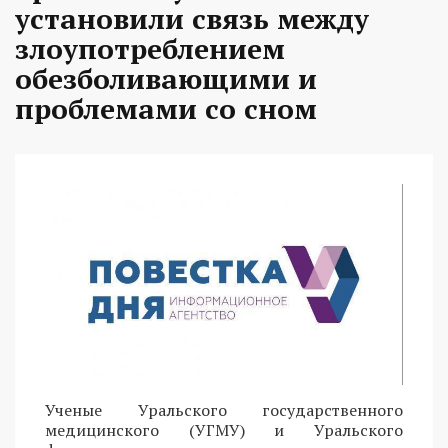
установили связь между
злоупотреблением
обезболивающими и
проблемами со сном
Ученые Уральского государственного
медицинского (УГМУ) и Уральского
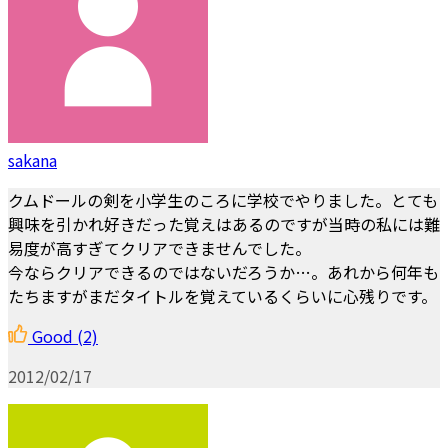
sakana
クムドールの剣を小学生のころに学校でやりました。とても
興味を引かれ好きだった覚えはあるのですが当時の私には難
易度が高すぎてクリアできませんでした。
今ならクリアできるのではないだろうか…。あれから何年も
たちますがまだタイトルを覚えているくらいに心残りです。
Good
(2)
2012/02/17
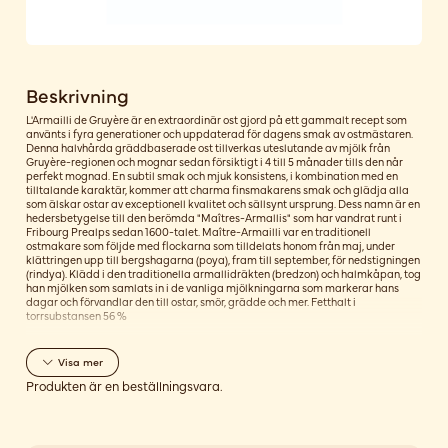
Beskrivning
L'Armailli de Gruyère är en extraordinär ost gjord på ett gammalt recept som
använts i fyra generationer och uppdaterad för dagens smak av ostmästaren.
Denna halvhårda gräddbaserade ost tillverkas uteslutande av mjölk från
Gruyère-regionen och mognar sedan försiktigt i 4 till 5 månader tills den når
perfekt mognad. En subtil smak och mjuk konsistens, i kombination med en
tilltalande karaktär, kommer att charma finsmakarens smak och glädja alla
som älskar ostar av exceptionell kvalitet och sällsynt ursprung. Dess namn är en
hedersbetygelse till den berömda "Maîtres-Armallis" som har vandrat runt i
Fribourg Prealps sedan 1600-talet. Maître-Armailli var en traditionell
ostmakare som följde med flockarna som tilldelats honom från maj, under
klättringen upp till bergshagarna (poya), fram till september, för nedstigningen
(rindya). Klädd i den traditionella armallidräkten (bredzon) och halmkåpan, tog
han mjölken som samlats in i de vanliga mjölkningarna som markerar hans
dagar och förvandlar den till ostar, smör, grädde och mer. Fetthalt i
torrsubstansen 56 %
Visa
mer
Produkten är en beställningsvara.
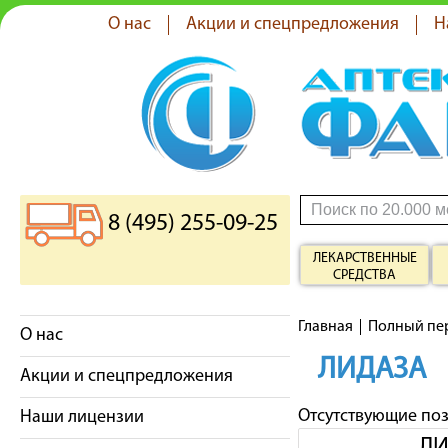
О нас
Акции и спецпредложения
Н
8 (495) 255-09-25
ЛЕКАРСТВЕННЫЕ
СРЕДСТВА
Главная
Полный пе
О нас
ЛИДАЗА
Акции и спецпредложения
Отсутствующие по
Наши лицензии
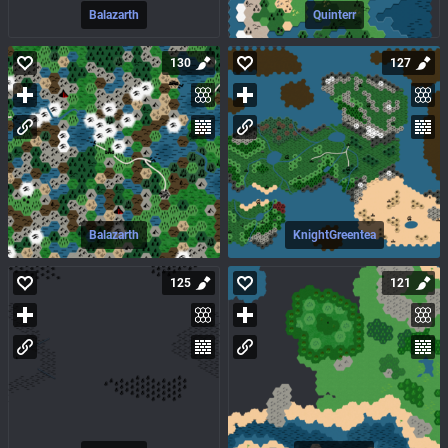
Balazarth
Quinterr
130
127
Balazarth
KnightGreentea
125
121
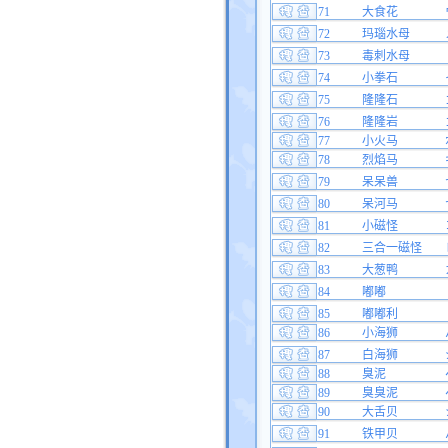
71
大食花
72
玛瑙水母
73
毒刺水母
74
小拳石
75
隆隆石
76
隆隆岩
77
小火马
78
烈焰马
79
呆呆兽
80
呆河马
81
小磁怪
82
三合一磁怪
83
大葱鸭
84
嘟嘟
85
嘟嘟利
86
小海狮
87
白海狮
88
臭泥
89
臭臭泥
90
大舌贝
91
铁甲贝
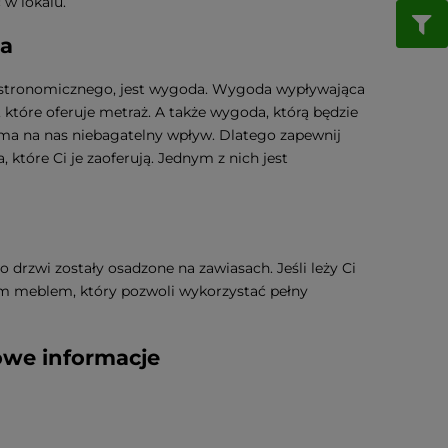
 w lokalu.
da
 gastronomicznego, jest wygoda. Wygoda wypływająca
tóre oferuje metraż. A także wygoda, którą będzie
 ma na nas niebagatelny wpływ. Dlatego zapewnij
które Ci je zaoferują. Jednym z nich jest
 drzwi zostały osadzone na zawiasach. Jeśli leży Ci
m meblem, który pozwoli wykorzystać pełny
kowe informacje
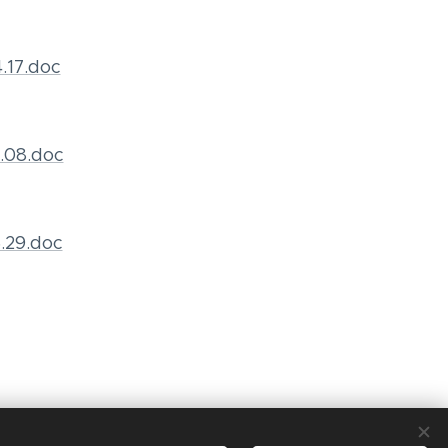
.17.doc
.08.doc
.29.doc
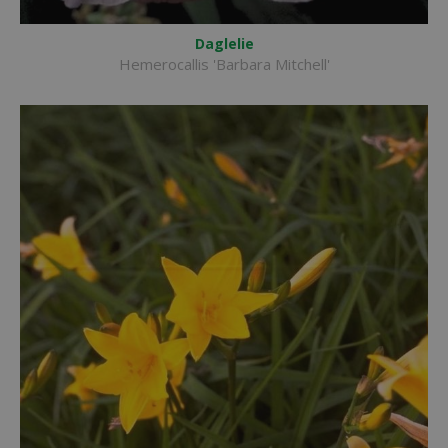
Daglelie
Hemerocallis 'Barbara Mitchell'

· · ·

* [WHAT THE TASK REQUIRES]: Work out the number of lines in the listing above that hold the word "från". Write that number by itself.

* [EXERCISE OUTPUT]: 2